Разговор этот с Эйдельманом и школьными друзьями случился давно. Собеседников сейчас не найти. Первым ушел из жизни Эйдельман. «Иных уж нет, а те далече», — сказал Саади. Слова эти обессмертил Пушкин. Но до сих пор нарисованные Эйдельманом картины из жизни спасенного от дуэли Пушкина то и дело встают передо мной. Быть может, полузабытые рассказы друга переплелись в увядшей памяти с моими мечтаниями. Так случается с предрассветными снами. Время, «завистливая даль веков», смывает краски, как дождь с акварелей, засыпает снегом память. Ведь с того времени просыпалось столько дождей, упало и растаяло столько снегов…
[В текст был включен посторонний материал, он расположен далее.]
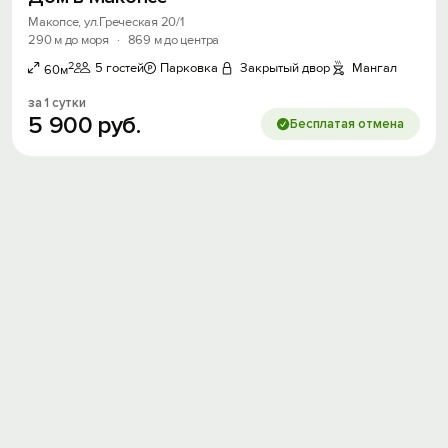
Макопсе, ул.Греческая 20/1
290 м до моря
·
869 м до центра
2
5 гостей
Парковка
Закрытый двор
Мангал
60м
за 1 сутки
5
900
руб.
Бесплатая отмена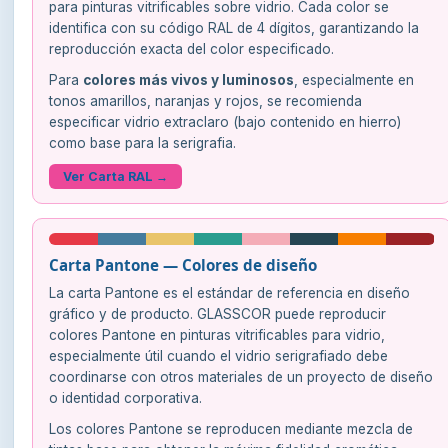
para pinturas vitrificables sobre vidrio. Cada color se
identifica con su código RAL de 4 dígitos, garantizando la
reproducción exacta del color especificado.
Para
colores más vivos y luminosos
, especialmente en
tonos amarillos, naranjas y rojos, se recomienda
especificar vidrio extraclaro (bajo contenido en hierro)
como base para la serigrafia.
Ver Carta RAL →
Carta Pantone — Colores de diseño
La carta Pantone es el estándar de referencia en diseño
gráfico y de producto. GLASSCOR puede reproducir
colores Pantone en pinturas vitrificables para vidrio,
especialmente útil cuando el vidrio serigrafiado debe
coordinarse con otros materiales de un proyecto de diseño
o identidad corporativa.
Los colores Pantone se reproducen mediante mezcla de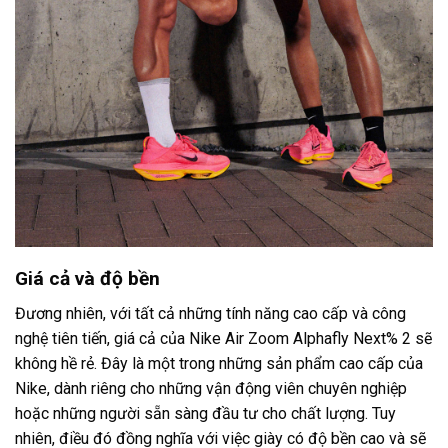
Giá cả và độ bền
Đương nhiên, với tất cả những tính năng cao cấp và công
nghệ tiên tiến, giá cả của Nike Air Zoom Alphafly Next% 2 sẽ
không hề rẻ. Đây là một trong những sản phẩm cao cấp của
Nike, dành riêng cho những vận động viên chuyên nghiệp
hoặc những người sẵn sàng đầu tư cho chất lượng. Tuy
nhiên, điều đó đồng nghĩa với việc giày có độ bền cao và sẽ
Лицейский друг Данзас нашел Пушкина в кондитерской Вольфа на углу Невского. Было около четырех пополудни. Друзья сели в извозчицкие сани и поехали к Троицкому мосту. На Дворцовой площади мимо них проехал экипаж, в котором сидела Наталья Николаевна. Видимо, жена возвращалась с великосветских горных катаний. Они не заметили друг друга. А ведь это был бы последний шанс остановить дуэль (опять «бы», но это в последний раз). К Комендантской даче подъехали около пяти. Подъезжая, увидели карету с Дантесом и д’Аршиаком. Нашли засыпанный снегом лужок, огороженный густым кустарником. Решили — подходит: с дороги не видно. К тому же темнело. Вдали, за Комендантской дачей, зажглись желтые огоньки. Секунданты протоптали в глубоком снегу дорожку, скинули и уложили на снег шинели: десять шагов. В пяти шагах по обе стороны от шинелей встали Пушкин и Дантес. Пока секунданты заряжали пистолеты, Пушкин, закутанный в медвежью шубу, нетерпеливо крикнул Данзасу:
— Ну что, готово?
Данзас махнул шляпой, подал знак. Противники начали сходиться. Пушкин шел на врага грудью. Первым выстрелил Дантес. Пушкин упал. Его пистолет зарылся в снег. Секунданты бросились к нему. Опираясь на руку, Пушкин приподнялся и сказал:
— Погодите, у меня достаточно сил сделать свой выстрел.
Снег, забившийся в дуло пистолета с пистоном, мог только усилить удар пули. Но д’Аршиак подал Пушкину новый пистолет. Дантес встал боком и прикрылся пистолетом. Пушкин выстрелил. Дантес упал. Так как идти Пушкину было трудно, извозчики разобрали забор и вывезли Пушкина на дорогу в санях. Легко раненный в руку, Дантес шел сам. На дороге Пушкина пересадили в карету (не сказав ему, чья она). Через час выехали на Мойку, к Певческому мосту. Пушкин попросил Данзаса позвать людей и успокоить жену. Никита Козлов вынес барина из кареты и понес в дом. Пушкин спросил его:
— Грустно тебе нести меня?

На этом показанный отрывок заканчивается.